[Transcribed page contents]
####################
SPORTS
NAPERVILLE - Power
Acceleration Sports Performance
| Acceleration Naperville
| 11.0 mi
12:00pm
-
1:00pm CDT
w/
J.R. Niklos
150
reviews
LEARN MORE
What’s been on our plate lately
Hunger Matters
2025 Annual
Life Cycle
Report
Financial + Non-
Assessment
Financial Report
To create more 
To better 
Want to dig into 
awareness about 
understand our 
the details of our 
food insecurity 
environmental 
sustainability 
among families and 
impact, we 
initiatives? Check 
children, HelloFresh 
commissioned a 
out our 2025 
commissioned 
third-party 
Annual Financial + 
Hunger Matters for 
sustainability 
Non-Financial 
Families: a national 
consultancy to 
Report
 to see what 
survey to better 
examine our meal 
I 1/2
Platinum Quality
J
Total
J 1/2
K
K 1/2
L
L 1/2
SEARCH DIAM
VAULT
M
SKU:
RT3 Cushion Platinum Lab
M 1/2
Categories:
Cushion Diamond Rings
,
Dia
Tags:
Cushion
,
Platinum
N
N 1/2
####################
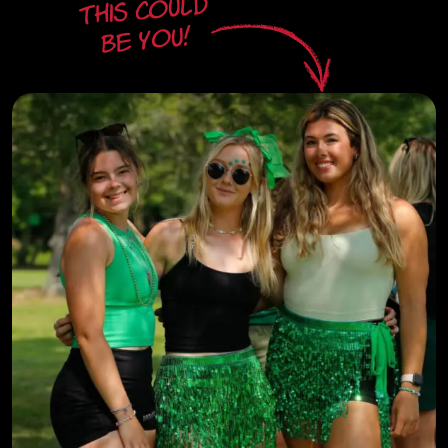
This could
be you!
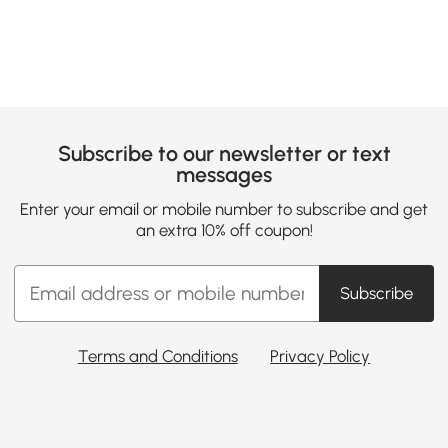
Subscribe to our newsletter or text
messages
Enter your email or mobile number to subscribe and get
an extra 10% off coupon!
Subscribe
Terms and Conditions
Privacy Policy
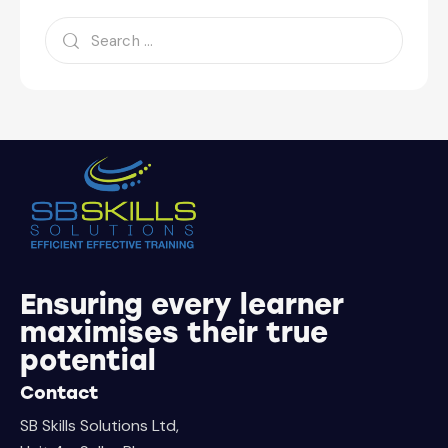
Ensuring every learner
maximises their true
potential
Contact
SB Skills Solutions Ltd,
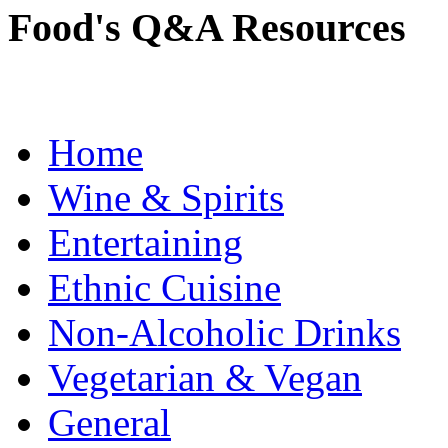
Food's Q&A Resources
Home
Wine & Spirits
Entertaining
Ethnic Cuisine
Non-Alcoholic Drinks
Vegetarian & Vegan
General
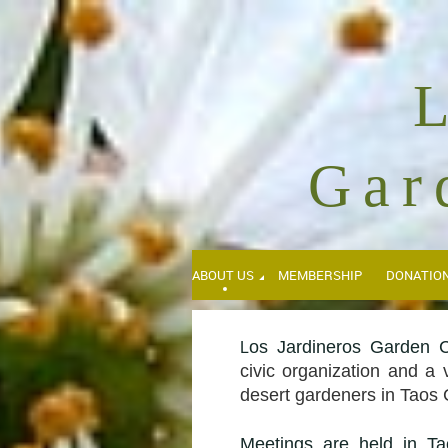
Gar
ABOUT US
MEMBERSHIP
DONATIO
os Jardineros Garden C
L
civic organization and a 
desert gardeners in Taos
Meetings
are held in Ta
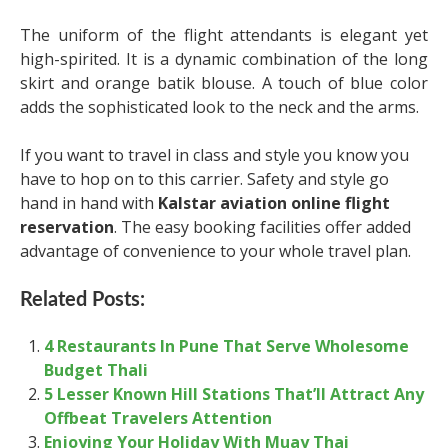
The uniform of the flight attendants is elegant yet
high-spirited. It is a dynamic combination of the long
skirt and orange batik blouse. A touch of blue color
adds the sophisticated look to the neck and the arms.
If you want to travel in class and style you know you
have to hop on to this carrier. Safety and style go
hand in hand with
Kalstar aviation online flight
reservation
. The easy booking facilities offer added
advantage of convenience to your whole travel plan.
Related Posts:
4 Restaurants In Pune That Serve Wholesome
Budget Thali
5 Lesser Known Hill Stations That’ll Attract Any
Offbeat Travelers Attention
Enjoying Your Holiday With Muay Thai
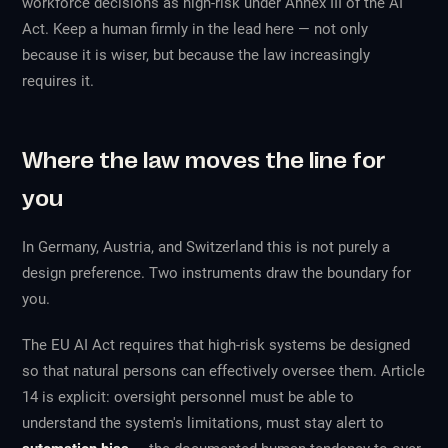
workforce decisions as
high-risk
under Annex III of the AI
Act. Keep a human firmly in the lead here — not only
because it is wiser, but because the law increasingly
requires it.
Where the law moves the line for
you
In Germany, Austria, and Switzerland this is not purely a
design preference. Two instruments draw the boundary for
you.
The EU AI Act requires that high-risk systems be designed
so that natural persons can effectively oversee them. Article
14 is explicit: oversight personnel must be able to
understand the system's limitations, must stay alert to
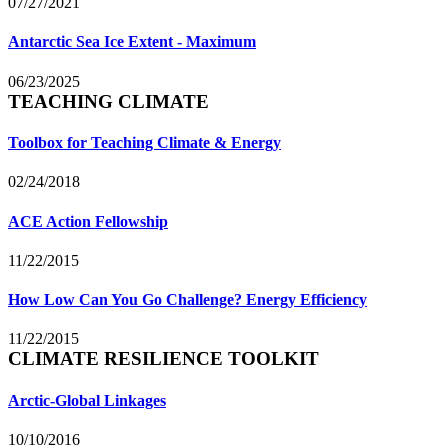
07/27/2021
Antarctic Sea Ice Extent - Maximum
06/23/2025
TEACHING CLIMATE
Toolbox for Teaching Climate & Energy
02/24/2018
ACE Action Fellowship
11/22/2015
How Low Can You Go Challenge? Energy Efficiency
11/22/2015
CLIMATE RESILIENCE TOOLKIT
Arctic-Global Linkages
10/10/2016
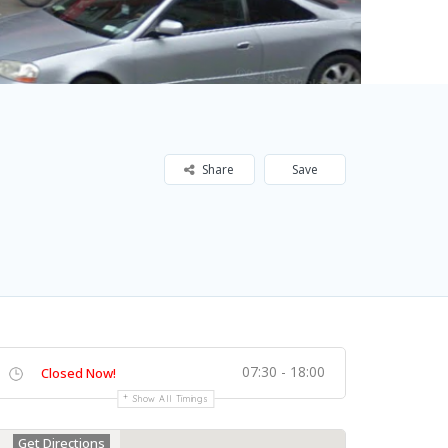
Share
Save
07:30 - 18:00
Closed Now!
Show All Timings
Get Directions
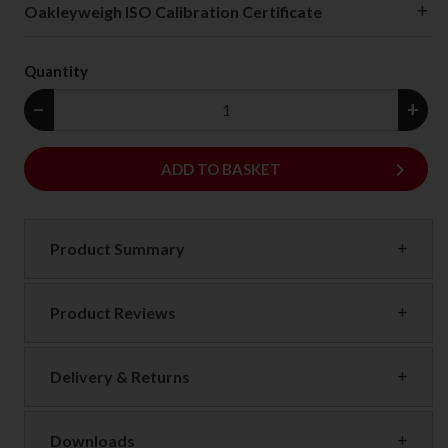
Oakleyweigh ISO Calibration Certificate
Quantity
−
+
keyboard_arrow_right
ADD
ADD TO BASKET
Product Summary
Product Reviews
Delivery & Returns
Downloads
####################
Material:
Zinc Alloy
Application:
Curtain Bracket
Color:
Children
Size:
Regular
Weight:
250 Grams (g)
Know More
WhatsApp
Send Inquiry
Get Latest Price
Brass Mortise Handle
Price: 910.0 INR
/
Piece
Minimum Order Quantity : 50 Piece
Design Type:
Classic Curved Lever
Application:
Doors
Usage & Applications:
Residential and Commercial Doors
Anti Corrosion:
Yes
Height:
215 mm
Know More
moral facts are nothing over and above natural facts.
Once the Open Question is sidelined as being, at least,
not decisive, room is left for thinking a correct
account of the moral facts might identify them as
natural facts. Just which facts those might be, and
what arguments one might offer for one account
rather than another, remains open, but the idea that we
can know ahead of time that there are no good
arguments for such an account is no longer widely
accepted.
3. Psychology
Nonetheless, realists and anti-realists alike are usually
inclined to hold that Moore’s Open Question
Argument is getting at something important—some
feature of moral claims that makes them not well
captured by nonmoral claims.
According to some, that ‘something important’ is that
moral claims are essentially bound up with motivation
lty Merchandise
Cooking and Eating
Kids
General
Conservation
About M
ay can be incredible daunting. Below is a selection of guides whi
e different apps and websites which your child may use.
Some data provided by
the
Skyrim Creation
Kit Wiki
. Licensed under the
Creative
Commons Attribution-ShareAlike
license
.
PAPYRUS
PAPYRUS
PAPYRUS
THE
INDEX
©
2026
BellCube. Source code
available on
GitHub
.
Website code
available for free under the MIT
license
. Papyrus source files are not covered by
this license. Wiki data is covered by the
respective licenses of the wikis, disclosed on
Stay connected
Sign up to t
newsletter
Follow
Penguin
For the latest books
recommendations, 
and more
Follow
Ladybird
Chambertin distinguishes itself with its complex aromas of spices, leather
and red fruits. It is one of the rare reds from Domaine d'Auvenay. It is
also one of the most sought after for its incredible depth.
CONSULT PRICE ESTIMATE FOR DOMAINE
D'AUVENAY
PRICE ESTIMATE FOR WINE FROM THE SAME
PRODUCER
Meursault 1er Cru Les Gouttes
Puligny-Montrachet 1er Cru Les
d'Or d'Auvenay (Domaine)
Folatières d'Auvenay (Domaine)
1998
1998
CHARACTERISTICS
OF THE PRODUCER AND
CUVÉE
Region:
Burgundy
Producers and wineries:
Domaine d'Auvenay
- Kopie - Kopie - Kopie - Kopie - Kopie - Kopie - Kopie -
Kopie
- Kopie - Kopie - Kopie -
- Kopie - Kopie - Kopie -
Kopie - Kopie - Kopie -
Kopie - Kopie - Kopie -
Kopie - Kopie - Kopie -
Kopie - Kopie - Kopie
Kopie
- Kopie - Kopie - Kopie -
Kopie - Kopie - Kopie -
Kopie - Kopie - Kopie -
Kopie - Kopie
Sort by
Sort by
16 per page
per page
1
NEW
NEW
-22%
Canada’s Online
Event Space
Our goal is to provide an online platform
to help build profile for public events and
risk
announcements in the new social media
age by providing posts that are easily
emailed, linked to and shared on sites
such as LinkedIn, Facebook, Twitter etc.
####################
[Work required] Report the number of lines in the records that include the string "Platinum", and write no other words.

[Result for this exercise] 3